Keeping it Small and Simple


Zsh Quickie: lowercasing files

Filed under: Zsh — Tags: — Lorenzo E. Danielsson @ 22:37

Sometimes I can’t help but being amazed at the complex operations some people are ready to perform simple tasks.

A very common example: assume that you have a bunch of files in a directory and want to convert them all to lowercase. I’ve seen people write scripts for this. I’ve seen others up open up one of those GUI file manager thingies and rename the files one by one. Yet others will frantically browse through the sed manual, trying to figure out which regex will save the day. In either case, the operation tends to be accompanied by heavy breathing and bucket-loads of sweat. *sigh*

For a zsh user, no matter how you try to complicate it, it *is* a one-liner. The following is easy to understand and to memorize:

% for file in *; do mv $file ${file:l}; done

If you wanted to operate only on JPEG files:

% for img in *.jpg; do mv $img ${img:l}; done

If you are in a state of temporary or permanent insanity and need to upper-case instead:

% for f in *; do mv $f ${f:u}; done

There, no need anymore to create perl scripts, suffer sed or wait 20 minutes for you GUI file manager to start up ever again. Just keep it simple. This probably works in bash as well, but don’t take my word for it. I only use zsh and ksh.


Recursive globbing in zsh

Filed under: Zsh — Lorenzo E. Danielsson @ 17:00

A few days ago, a friend of mine wanted to know how many Java source files he had in his home directory. He asked my how to do this, as he was having trouble figuring out how to use the find utility. I simply told him that I don’t normally use find so I’d have to look it up myself. But why use find, when ls can do the job?

% ls ~/**/*.java

Once you have listed all the Java source files, you simply pipe the result into wc and you will have their count:

% ls ~/**/*.java | wc -l

The double asterisk (**) will cause zsh to recurse into subdirectories. It is a very powerful feature (and much simpler to use than find, I’m sure you will agree). The double asterisk is a glob, so it can be used other commands as well, not just ls.

Since I used Java files for my first example, let’s stay with them a little longer. When Java source files are compiled, the “binary” result is called a class file (extension .class). If you start running low on hard disk space you may want to remove these, since they can be recreated from the source file. Removing all Java class files from your home directory can be done with:

% rm ~/**/*.class

Of course, you would want to confirm that you are not deleting any important files before doing this. You could check this by issuing a ls ~/**/*.class first.

Let’s look at another small example.

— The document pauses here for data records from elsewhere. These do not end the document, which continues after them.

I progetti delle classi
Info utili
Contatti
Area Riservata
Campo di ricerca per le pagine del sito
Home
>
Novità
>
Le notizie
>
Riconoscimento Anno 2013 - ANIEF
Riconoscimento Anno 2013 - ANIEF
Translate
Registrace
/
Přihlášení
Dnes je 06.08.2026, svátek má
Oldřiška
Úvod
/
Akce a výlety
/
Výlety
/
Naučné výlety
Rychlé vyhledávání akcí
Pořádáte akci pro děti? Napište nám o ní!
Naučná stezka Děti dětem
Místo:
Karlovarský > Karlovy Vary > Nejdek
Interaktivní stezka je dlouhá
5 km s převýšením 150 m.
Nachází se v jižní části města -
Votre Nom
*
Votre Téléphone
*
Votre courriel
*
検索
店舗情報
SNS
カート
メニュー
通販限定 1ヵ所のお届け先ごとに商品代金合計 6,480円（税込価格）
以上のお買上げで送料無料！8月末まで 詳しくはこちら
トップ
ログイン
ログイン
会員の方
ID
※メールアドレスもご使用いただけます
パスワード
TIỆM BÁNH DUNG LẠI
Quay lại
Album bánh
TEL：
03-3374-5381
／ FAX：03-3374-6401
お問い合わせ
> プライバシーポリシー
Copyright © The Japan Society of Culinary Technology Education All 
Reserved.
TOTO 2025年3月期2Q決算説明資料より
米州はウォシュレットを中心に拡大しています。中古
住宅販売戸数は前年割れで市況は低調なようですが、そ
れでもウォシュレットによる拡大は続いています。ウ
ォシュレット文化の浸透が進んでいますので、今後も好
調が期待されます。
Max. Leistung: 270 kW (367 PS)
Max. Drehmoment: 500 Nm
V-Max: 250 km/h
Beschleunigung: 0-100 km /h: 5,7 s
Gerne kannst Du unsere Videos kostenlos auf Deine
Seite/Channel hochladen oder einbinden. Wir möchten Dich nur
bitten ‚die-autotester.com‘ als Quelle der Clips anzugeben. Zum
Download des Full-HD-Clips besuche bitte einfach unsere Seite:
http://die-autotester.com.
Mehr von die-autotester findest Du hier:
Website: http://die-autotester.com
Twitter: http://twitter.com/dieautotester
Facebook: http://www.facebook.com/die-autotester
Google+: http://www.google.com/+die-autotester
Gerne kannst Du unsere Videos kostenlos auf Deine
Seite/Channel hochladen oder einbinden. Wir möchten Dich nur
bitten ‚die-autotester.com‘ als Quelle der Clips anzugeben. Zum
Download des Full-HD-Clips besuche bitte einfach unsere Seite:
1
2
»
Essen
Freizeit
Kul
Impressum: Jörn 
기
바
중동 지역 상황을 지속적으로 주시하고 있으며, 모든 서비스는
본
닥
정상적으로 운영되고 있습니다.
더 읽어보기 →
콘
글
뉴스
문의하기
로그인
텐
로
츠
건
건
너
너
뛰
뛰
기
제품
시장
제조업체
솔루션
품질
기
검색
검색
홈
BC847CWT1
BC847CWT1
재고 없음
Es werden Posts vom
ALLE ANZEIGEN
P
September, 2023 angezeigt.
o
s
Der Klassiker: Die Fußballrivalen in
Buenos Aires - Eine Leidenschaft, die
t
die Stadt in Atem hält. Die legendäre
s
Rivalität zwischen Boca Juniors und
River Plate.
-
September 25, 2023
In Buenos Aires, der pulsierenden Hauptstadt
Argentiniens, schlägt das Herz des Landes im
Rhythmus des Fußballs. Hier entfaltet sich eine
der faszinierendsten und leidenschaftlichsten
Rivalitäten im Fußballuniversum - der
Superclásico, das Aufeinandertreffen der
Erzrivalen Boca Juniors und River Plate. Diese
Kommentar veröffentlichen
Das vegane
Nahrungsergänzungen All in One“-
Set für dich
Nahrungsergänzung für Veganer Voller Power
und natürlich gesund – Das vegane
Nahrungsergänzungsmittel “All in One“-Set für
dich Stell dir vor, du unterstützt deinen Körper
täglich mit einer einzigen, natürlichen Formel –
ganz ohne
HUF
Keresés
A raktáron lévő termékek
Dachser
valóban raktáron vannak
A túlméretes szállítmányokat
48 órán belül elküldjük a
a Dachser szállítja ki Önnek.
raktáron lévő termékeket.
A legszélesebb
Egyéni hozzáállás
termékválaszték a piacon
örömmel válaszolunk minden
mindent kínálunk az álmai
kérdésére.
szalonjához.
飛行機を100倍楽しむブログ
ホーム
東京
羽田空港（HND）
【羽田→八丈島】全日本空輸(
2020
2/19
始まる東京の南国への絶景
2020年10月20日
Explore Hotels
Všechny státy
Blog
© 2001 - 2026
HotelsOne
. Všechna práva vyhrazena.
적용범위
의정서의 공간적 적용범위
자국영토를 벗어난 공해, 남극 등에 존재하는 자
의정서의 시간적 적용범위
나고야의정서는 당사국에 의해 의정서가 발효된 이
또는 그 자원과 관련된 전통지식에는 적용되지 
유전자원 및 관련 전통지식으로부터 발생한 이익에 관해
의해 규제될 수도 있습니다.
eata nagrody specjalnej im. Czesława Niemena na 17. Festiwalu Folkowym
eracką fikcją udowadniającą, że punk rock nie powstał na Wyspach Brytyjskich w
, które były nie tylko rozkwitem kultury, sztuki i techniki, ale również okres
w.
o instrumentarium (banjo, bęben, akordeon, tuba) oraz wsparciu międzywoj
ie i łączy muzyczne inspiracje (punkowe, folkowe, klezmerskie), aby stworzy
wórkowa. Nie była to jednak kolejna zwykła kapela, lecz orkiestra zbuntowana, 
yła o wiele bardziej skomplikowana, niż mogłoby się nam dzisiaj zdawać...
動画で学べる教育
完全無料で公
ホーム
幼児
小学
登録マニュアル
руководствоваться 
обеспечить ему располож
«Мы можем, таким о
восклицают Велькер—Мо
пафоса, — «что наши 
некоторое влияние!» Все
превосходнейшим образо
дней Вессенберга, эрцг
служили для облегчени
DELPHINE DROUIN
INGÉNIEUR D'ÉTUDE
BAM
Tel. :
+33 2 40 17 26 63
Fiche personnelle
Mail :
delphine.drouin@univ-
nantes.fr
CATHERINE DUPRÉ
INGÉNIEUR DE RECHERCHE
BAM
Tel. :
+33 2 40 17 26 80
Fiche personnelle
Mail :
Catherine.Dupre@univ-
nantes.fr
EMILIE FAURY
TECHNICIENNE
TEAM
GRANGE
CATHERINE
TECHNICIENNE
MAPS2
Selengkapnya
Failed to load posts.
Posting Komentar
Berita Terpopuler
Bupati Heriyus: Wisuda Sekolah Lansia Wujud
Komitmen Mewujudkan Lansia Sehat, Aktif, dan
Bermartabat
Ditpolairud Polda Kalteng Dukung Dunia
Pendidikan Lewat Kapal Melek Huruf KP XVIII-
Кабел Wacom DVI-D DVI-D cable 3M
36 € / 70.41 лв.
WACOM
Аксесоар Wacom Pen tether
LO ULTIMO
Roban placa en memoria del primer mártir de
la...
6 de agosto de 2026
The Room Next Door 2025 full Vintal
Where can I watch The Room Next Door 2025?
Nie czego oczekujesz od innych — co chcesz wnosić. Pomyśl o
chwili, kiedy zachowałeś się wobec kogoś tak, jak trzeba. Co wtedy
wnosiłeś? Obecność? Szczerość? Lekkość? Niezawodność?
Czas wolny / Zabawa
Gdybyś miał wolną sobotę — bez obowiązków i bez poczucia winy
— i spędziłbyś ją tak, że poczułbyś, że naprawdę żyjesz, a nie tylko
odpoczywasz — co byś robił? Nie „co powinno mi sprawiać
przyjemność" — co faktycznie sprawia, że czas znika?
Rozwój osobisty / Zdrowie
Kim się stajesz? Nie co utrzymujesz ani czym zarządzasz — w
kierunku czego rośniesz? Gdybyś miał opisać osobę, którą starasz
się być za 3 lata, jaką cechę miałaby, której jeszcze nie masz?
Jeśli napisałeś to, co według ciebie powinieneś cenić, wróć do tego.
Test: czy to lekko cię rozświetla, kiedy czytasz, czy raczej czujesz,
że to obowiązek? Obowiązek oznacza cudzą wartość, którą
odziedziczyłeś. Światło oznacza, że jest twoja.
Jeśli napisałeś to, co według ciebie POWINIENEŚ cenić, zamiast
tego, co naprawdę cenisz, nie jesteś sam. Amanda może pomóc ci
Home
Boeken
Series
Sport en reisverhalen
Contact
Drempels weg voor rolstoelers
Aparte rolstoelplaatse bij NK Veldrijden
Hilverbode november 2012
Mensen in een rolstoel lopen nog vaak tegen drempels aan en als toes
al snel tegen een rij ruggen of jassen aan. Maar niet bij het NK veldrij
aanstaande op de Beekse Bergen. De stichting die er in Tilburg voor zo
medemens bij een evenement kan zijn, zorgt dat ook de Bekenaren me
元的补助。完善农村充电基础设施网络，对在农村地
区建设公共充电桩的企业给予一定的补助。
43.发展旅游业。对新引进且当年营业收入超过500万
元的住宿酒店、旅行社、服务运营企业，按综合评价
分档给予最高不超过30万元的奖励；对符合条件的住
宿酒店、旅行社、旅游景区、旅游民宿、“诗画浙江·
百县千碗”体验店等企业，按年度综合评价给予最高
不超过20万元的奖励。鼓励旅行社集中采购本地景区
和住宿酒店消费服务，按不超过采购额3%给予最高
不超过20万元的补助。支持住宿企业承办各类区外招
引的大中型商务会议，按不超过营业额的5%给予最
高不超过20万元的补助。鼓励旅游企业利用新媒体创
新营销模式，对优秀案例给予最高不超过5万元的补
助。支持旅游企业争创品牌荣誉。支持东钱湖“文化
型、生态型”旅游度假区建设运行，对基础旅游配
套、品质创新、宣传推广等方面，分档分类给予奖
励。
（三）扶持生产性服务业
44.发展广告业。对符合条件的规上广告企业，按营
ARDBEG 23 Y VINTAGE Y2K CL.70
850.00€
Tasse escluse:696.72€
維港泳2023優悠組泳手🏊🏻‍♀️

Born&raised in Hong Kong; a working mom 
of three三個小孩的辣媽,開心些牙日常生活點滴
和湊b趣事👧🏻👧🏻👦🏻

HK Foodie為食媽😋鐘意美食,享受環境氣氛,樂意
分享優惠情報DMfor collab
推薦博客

I have a pictures directory structure where I have organized my pictures by creating directories for different categories of pictures. I have directories called “family”, “animals”, “astronomy” etc. Several of these directories also contain sub-categories, so for instance, my animals directory has sub-directories called “tigers”, “jaguars”, “pythons”, and so on.

Normally I just dump new pictures into its category directory. Once in a while I decide to do some housekeeping. One of the things I don’t like is file names consisting of capitals. So I want to convert all capitals to lower-case letters. This can be done as follows:

for pic in ~/pictures/**/*[A-Z]*; do 
    mv $pic ${pic:l}

For the sake of readability I spread this out in a way that would make your average programmer happy. But, nothing stops you from writing this as:

% for p in ~/pictures/**/*[A-Z]*; do mv $p ${p:l}; done

in your terminal window. So what does this do? It simply finds all files that contain at least one capital letter and converts all upper-case characters to lower-case ones. The mv $p ${p:l} part is where the conversion happens. Remember that mv takes a source file and a destination file. The source file will be given by each iteration of the loop, and the destination will be almost the same, but with a single difference. The :l that you see is called a modifier, and it will convert all the characters in $p to lower-case.

There are of course other ways of converting files to all lower-case characters, including using the powerful zmv. But I’ll leave that as a topic for another post.

I hope that this little introduction to recursive globbing will be helpful to people who are new to the UNIX shell. I also hope it highlights the importance of getting to know your tools well. I all too often meet people who are struggling with simple things just because they don’t take the time to learn how to properly use the tools they have available to them.

If you want to know more about zsh there are lots of resources available. Google is of course a good starting point. The manual pages for zsh are good, but a bit lacking in examples. There is a page called zsh-lovers available on the ‘Net which does have (lots of) examples. It is a good compliment to the manual pages.

If you have other good examples that involve recursive globbing, or good resources for learning zsh, feel free to add them to the comments section.

Edit 2007.05.12: Fixed indentation in code snippet.